Блуждающим взором окинул он просторную залу, будто по ней незримо витали души почивших сиятельств и превосходительств…
Потом правой рукой, уже затянутой в белую замшевую перчатку, Лажани взял со стола одну из карточек.
— Это самое последнее извещение, — проговорил он, — бедная графиня Лариш-Мёних. Боже мой, боже, неужели и она умерла!.. — Голос его сорвался, и веки задрожали.
— Сколько ей было лет?
— Я, право, не знаю. Ага, вот здесь есть. Почила в возрасте семидесяти девяти лет. Бедная Лариш-Мёних!
— Вы знали ее, папаша Кёниггрэц? — спросил барон Крамли.
— Нет, сынок, не знал.
— Тогда чего ради вы жалеете ее?
Папаша Кёниггрэц вспылил; желтые глаза его метали искры.
— Отчего, почему? Черт побери, почему?! Да потому, что я интересуюсь делами двора. Кому же еще интересоваться ими, если не нам, камергерам? Гром и молния, кому же еще?
У барона Крамли, приехавшего в эти края пятнадцать лег тому назад из Чехии и купившего в Бертаньхазе небольшое имение, траурные извещения по ассоциации идей вызвали кичливое замечание: очевидно, воздух комитата Шарош постепенно сделал и его похожим на местных уроженцев.
— К весне я тоже задумал построить в Бертаньхазе семейный склеп. Жарноцкие каменщики уже обтесывают для него камни.
Барон был мужчина лет сорока пяти, холостой, и поэтому сообщение о склепе вызвало всеобщее удивление.
— Sacrebleu![30] Что же ты в него положишь? — спросил насмешник Винце Дивеки.
— Ба! Да предков, разумеется. Я перевезу их из Чехии. Все знали, что отец его получил баронство, находясь на службе в военном интендантстве; впоследствии он растратил свой капитал, и сын его сбежал с остатками денег в Венгрию.
Едва заметная ироническая улыбка играла у всех на устах.
— Ах, вот как? — проговорил Дивеки вкрадчивым голосом. — А скажи, пожалуйста, почем ты покупаешь фунт костей?
Все громко расхохотались, засмеялся и Крамли; майор же чуть не задохнулся от кашля, — припав к груди Дивеки, он повторял: «Ах ты, грубиян этакий!»

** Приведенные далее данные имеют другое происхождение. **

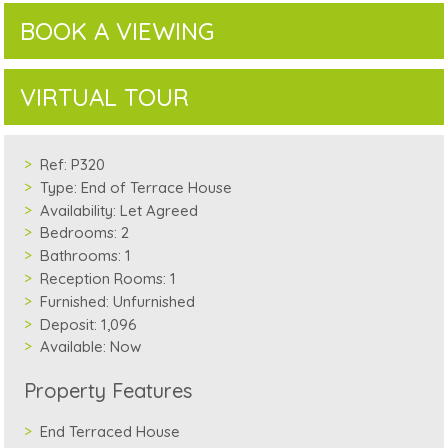
BOOK A VIEWING
VIRTUAL TOUR
Ref:
P320
Type:
End of Terrace House
Availability:
Let Agreed
Bedrooms:
2
Bathrooms:
1
Reception Rooms:
1
Furnished:
Unfurnished
Deposit:
1,096
Available:
Now
Property Features
End Terraced House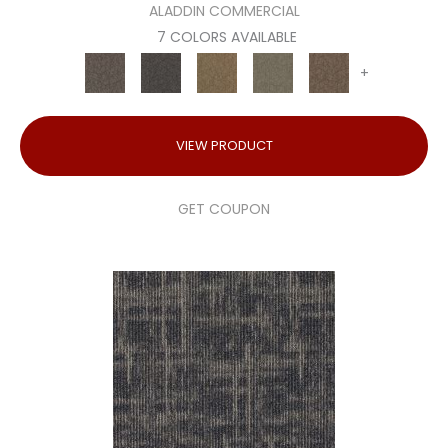
ALADDIN COMMERCIAL
7 COLORS AVAILABLE
+
VIEW PRODUCT
GET COUPON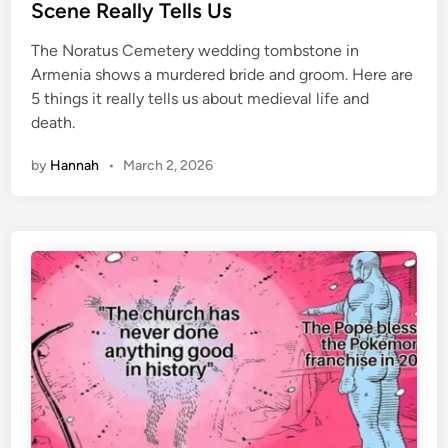
t
Scene Really Tells Us
T
e
h
The Noratus Cemetery wedding tombstone in
d
e
Armenia shows a murdered bride and groom. Here are
i
S
5 things it really tells us about medieval life and
n
t
death.
r
a
by
Hannah
•
March 2, 2026
n
g
e
T
h
i
n
g
s
Y
o
u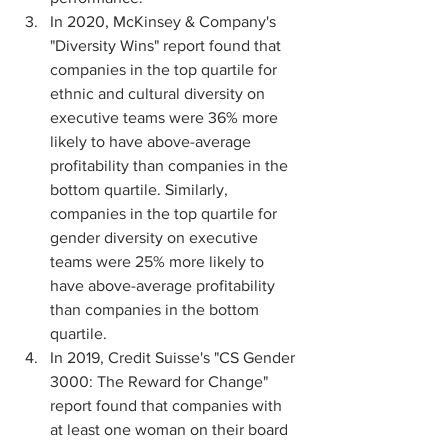
In 2020, McKinsey & Company's 
"Diversity Wins" report found that 
companies in the top quartile for 
ethnic and cultural diversity on 
executive teams were 36% more 
likely to have above-average 
profitability than companies in the 
bottom quartile. Similarly, 
companies in the top quartile for 
gender diversity on executive 
teams were 25% more likely to 
have above-average profitability 
than companies in the bottom 
quartile.
In 2019, Credit Suisse's "CS Gender 
3000: The Reward for Change" 
report found that companies with 
at least one woman on their board 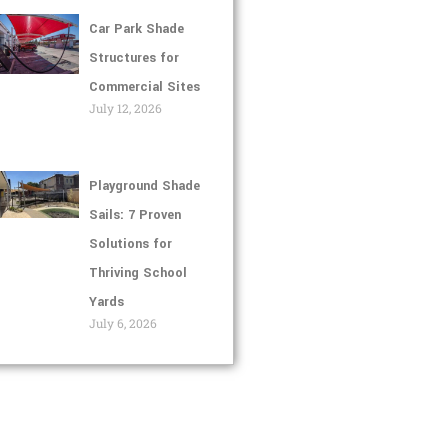
Car Park Shade
Structures for
Commercial Sites
July 12, 2026
Playground Shade
Sails: 7 Proven
Solutions for
Thriving School
Yards
July 6, 2026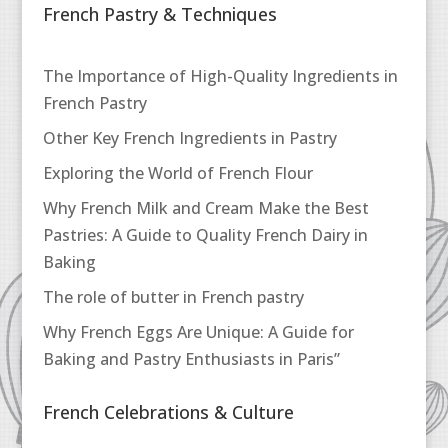
French Pastry & Techniques
The Importance of High-Quality Ingredients in
French Pastry
Other Key French Ingredients in Pastry
Exploring the World of French Flour
Why French Milk and Cream Make the Best
Pastries: A Guide to Quality French Dairy in
Baking
The role of butter in French pastry
Why French Eggs Are Unique: A Guide for
Baking and Pastry Enthusiasts in Paris”
French Celebrations & Culture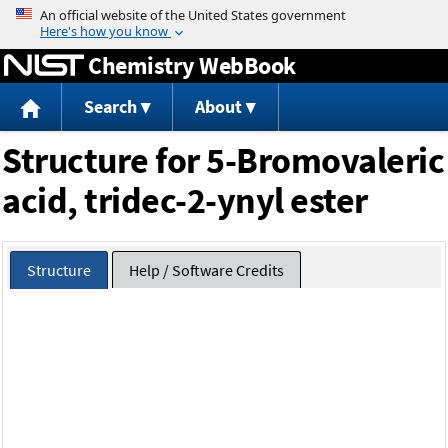
Jump to content
Chemistry WebBook
Search
About
Structure for 5-Bromovaleric
acid, tridec-2-ynyl ester
Structure
Help / Software Credits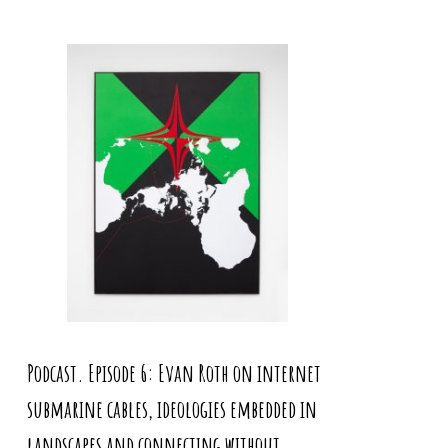
Podcast. Episode 6: Evan Roth on internet
submarine cables, ideologies embedded in
landscapes and connecting without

Общество все разрасталось, в комнатах становилось тесно. Наконец появился и жених в полном параде. Его встретили громкими криками «ура!». Вслед за ним прибыли старый Чапицкий с дочерью мисс Мери, а также Мишка Колтаи из Салкани, верхом на взмыленном коне. Не успев войти, Мишка начал сетовать на то, что в другом сюртуке забыл дома деньги — черт бы побрал всех забывчивых людей! — и заметил это только на полдороге.
Местные старожилы переглянулись, но никто не улыбнулся, и человек десять, как по команде, протянули ему свои кошельки со словами:
— Прошу, дружище!
— Да оставьте, — устало отмахнулся Колтаи с чопорной небрежностью английского лорда, — не люблю я этого. К тому, же все зависит от обстоятельств. Предстоят ведь жаркие схватки, Кёниггрэц? Не так ли, а?

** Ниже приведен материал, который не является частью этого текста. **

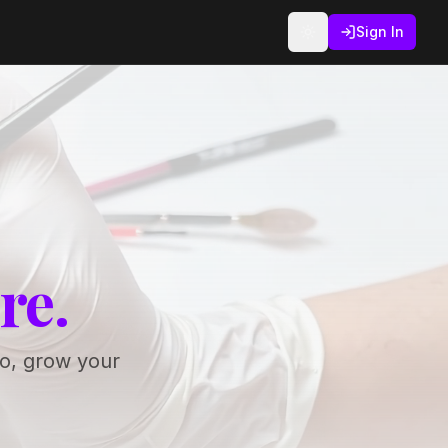
Sign In
re.
io, grow your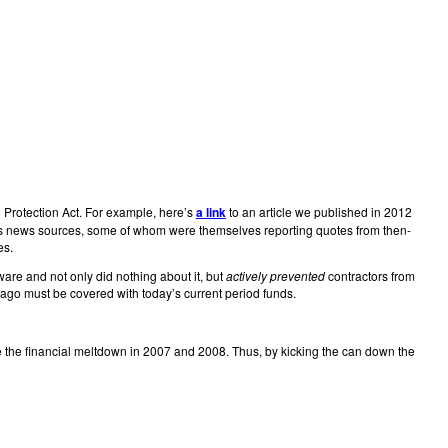
 Protection Act. For example, here’s
a link
to an article we published in 2012
rious news sources, some of whom were themselves reporting quotes from then-
es.
ware and not only did nothing about it, but
actively prevented
contractors from
s ago must be covered with today’s current period funds.
ce the financial meltdown in 2007 and 2008. Thus, by kicking the can down the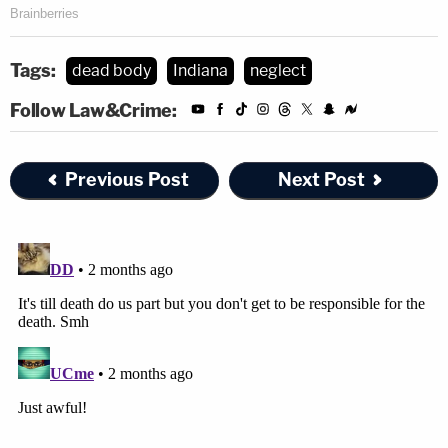
Tags:
dead body
Indiana
neglect
Follow Law&Crime:
Previous Post
Next Post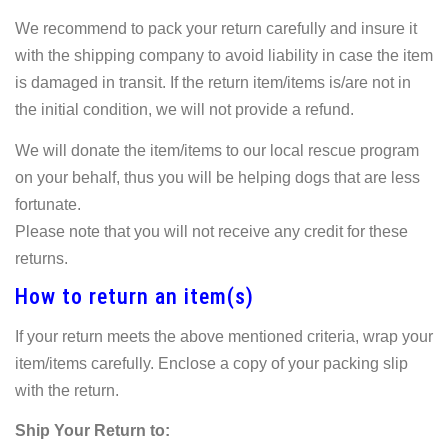
We recommend to pack your return carefully and insure it
with the shipping company to avoid liability in case the item
is damaged in transit. If the return item/items is/are not in
the initial condition, we will not provide a refund.
We will donate the item/items to our local rescue program
on your behalf, thus you will be helping dogs that are less
fortunate.
Please note that you will not receive any credit for these
returns.
How to return an item(s)
If your return meets the above mentioned criteria, wrap your
item/items carefully. Enclose a copy of your packing slip
with the return.
Ship Your Return to: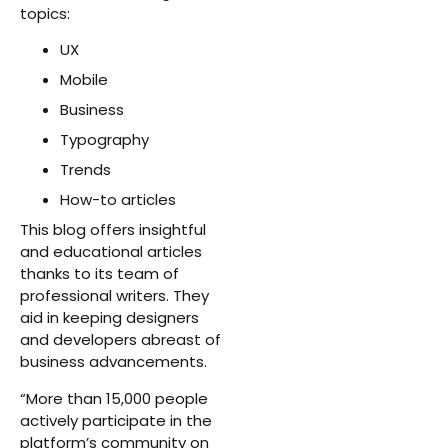
topics:
UX
Mobile
Business
Typography
Trends
How-to articles
This blog offers insightful
and educational articles
thanks to its team of
professional writers. They
aid in keeping designers
and developers abreast of
business advancements.
“More than 15,000 people
actively participate in the
platform’s community on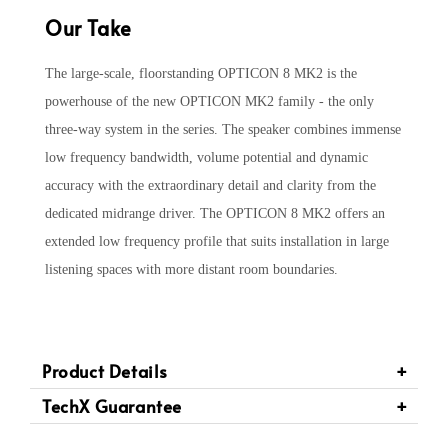
Our Take
The large-scale, floorstanding OPTICON 8 MK2 is the
powerhouse of the new OPTICON MK2 family - the only
three-way system in the series. The speaker combines immense
low frequency bandwidth, volume potential and dynamic
accuracy with the extraordinary detail and clarity from the
dedicated midrange driver. The OPTICON 8 MK2 offers an
extended low frequency profile that suits installation in large
listening spaces with more distant room boundaries.
Product Details
TechX Guarantee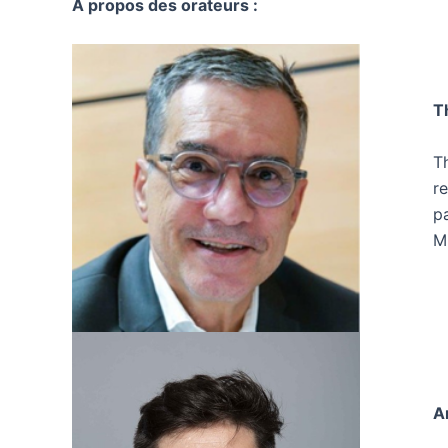
A propos des orateurs :
T
Th
r
p
M
A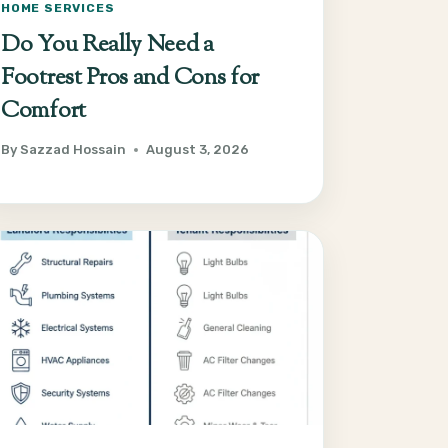
HOME SERVICES
Do You Really Need a
Footrest Pros and Cons for
Comfort
By
Sazzad Hossain
August 3, 2026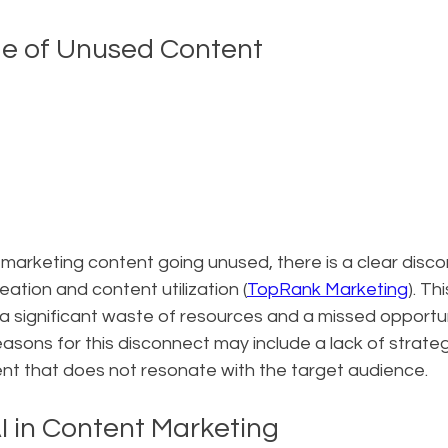
ge of Unused Content
marketing content going unused, there is a clear disco
tion and content utilization (
TopRank Marketing
). Th
a significant waste of resources and a missed opportun
sons for this disconnect may include a lack of strateg
tent that does not resonate with the target audience.
I in Content Marketing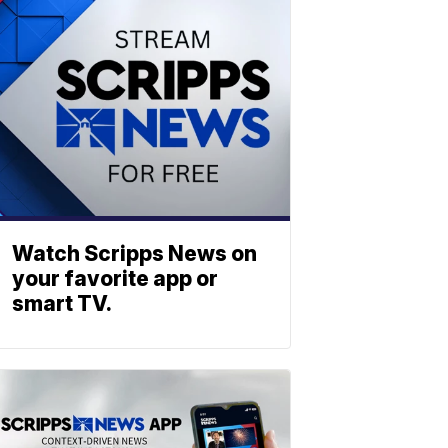
Watch Scripps News on
your favorite app or
smart TV.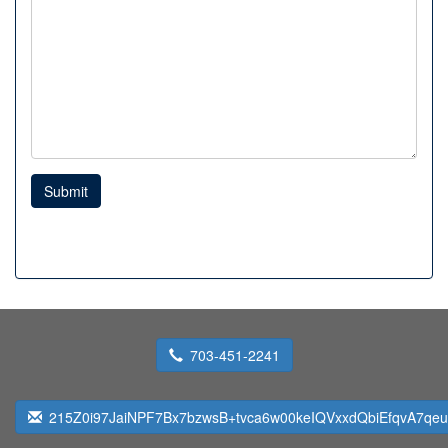
Submit
703-451-2241
215Z0i97JaiNPF7Bx7bzwsB+tvca6w00keIQVxxdQbiEfqvA7qeu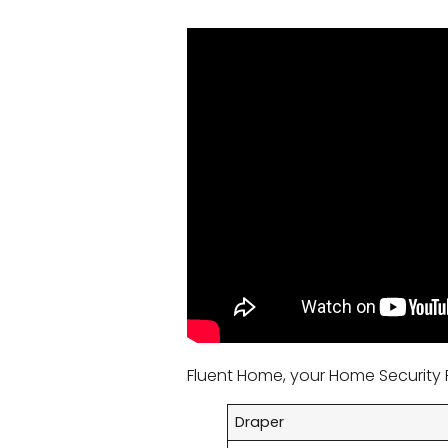
Fluent Home, your Home Security P
Draper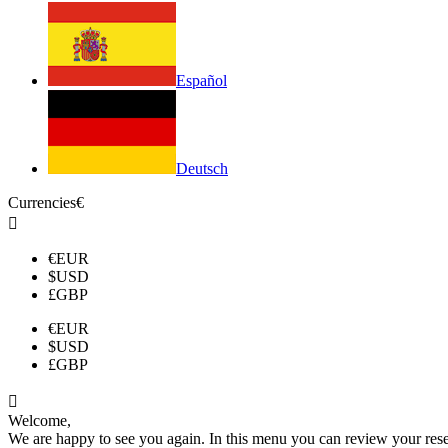
Español
Deutsch
Currencies
€

€
EUR
$
USD
£
GBP
€
EUR
$
USD
£
GBP

Welcome,
We are happy to see you again. In this menu you can review your reserv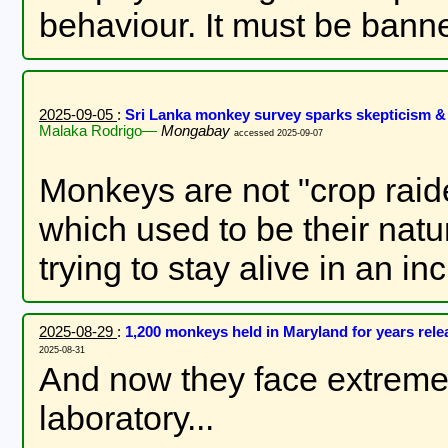
behaviour. It must be bann
2025-09-05
:
Sri Lanka monkey survey sparks skepticism & 
Malaka Rodrigo—
Mongabay
accessed 2025-09-07
Monkeys are not "crop raid
which used to be their natu
trying to stay alive in an in
2025-08-29
:
1,200 monkeys held in Maryland for years rel
2025-08-31
And now they face extreme 
laboratory...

— Будут, будут, — отозвался папаша Кёниггрэц, который, несмотря на свою подагру, сновал повсюду, оказываясь то здесь, то там, что-то брал, переставлял, поправлял, отдавал распоряжения.
— Ну, вот. Наконец-то мы все в сборе. Только дамы еще одеваются. Пропади пропадом это тряпье, эти ленты и побрякушки… Ох, уж эти мне побрякушки…
Женщины действительно еще долго возились со своими туалетами, но ведь на то они и женщины. Горничная и служанки сломя голову бегали от комода к комоду; то шпильку нужно было подать, то рожок для обуви и бог знает что еще.
Впрочем, в конце концов и дамы были готовы.
— Ах! — вырвалось у всех присутствовавших.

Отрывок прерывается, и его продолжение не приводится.